I have had a Sage barista Pro for only five months and have been really struggling to pull a good shot the last two months. I have studied these forums closely, read the sticky post, various others and watched many YouTube videos, and am now at a loss trying to understand what has happened to seemingly have changed the way it pulls.

I've done all the regular maintenance as and when it has been requested, but feel there is possibly something else I'm doing wrong, or maybe something has happened to the machine to make it not function as it did.

For the first three months I could pull decent shots, with the default burr setting of 6 but the grinder set quite low, around 3 or 4, with 19g of freshly ground coffee (I've only ever ordered from Miles and Rave). Then for some reason these settings started making very bad sour shots with a fast extraction.

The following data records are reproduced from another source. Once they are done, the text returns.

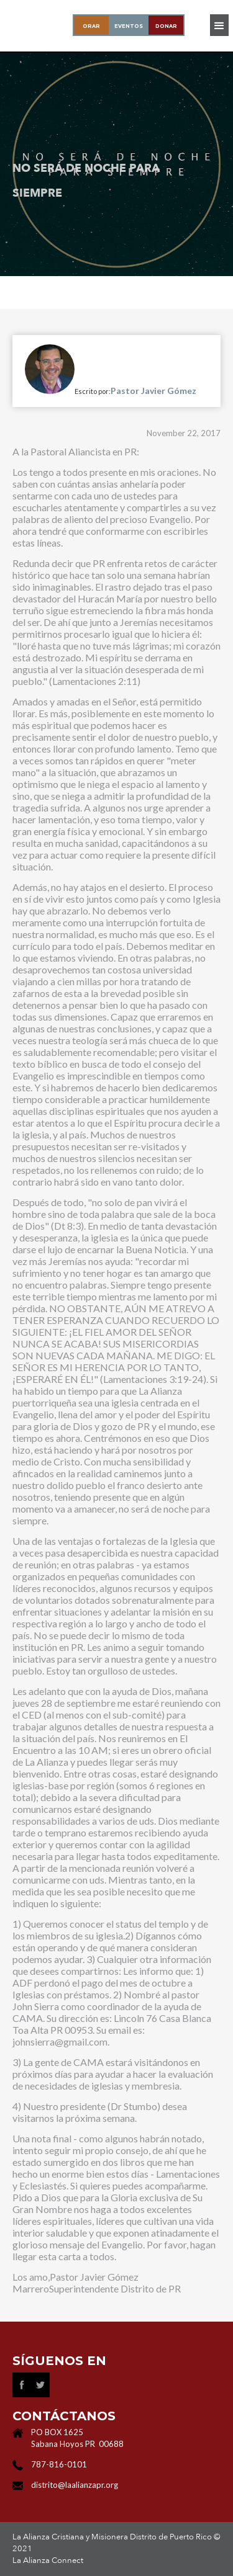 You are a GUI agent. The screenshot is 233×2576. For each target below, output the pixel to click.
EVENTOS (128, 26)
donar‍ (166, 26)
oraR (91, 26)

I have not done anything differently at all and I just don't understand why this is happening. I've adjusted the burr to 4 now, grinder to 1, and still fast extraction sour shots. Same coffee (newly bought), same weight!

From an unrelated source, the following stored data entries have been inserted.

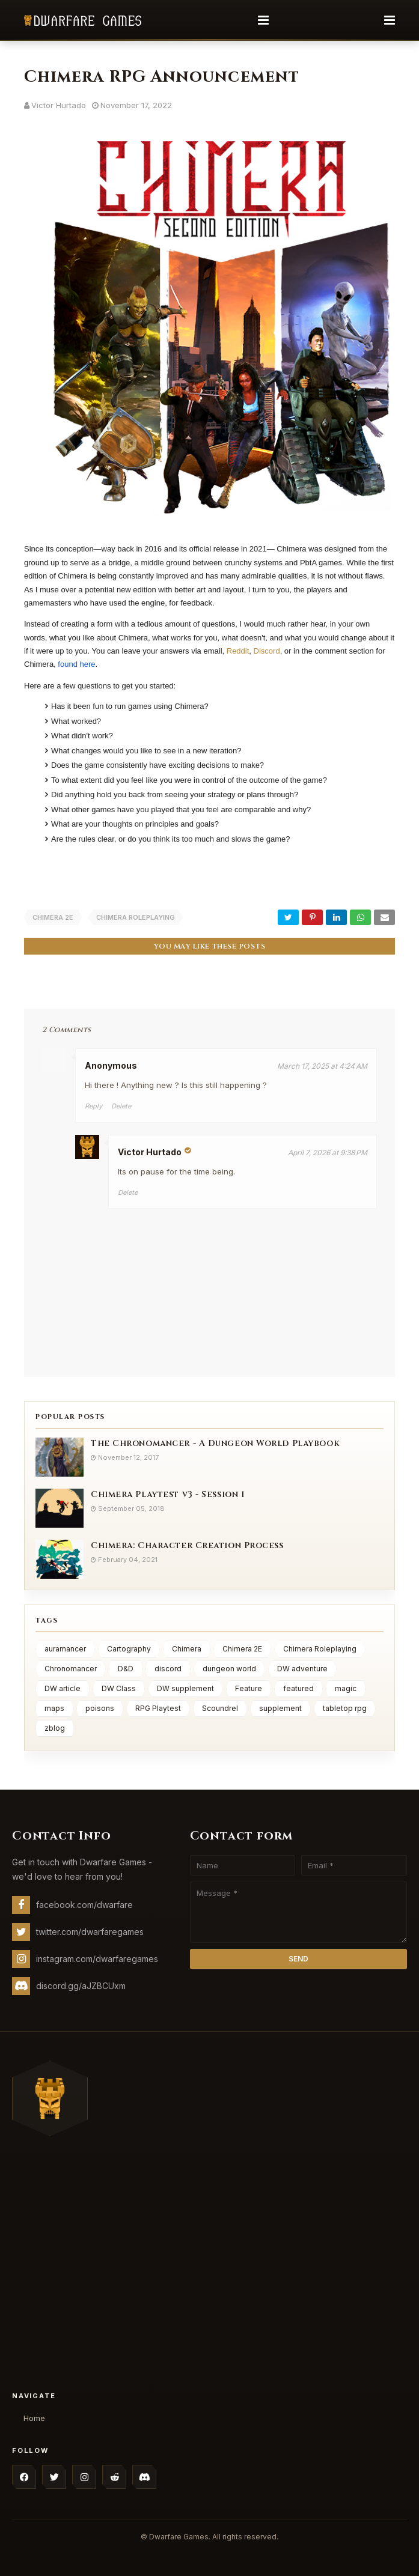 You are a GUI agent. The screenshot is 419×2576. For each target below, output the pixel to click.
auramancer (65, 1648)
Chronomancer (70, 1667)
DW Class (119, 1687)
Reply (93, 1105)
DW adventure (302, 1667)
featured (298, 1687)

There are further things I can do, like use 20g of coffee, and this does improve things a little by slowing the extraction but the coffee still comes out thin and bubbly, and it just doesn't taste very nice.

The thing that is annoying me is that the machine seems to have changed over a very short time, and I'm just confused as to what may have happened.

Has anyone got any advice on what I can try before I send it back? Thank you.


----------



## ImthatGuy (Dec 4, 2015)

Based on my experience with the Pro:

- It's extremely sensitive to variations in the beans. A factor might be the type/age/storage of your beans. I buy my beans in 1Kg packs (mostly from Rave) and I do sometimes find I have to tweak after I'm about halfway through a pack.

- It's also very sensitive to the tamp. It took me quite a while to get a consistent, reliable technique. Eventually I ended up with a dosing funnel and a coffee distributor/palm tamper. I grind into the port filter with via the funnel, tap a few times to break up any lumps, very light tamp with the built-in Pro tamper, to eliminate spillage, then a full ramp with the distributor.

I hope something in this helps


----------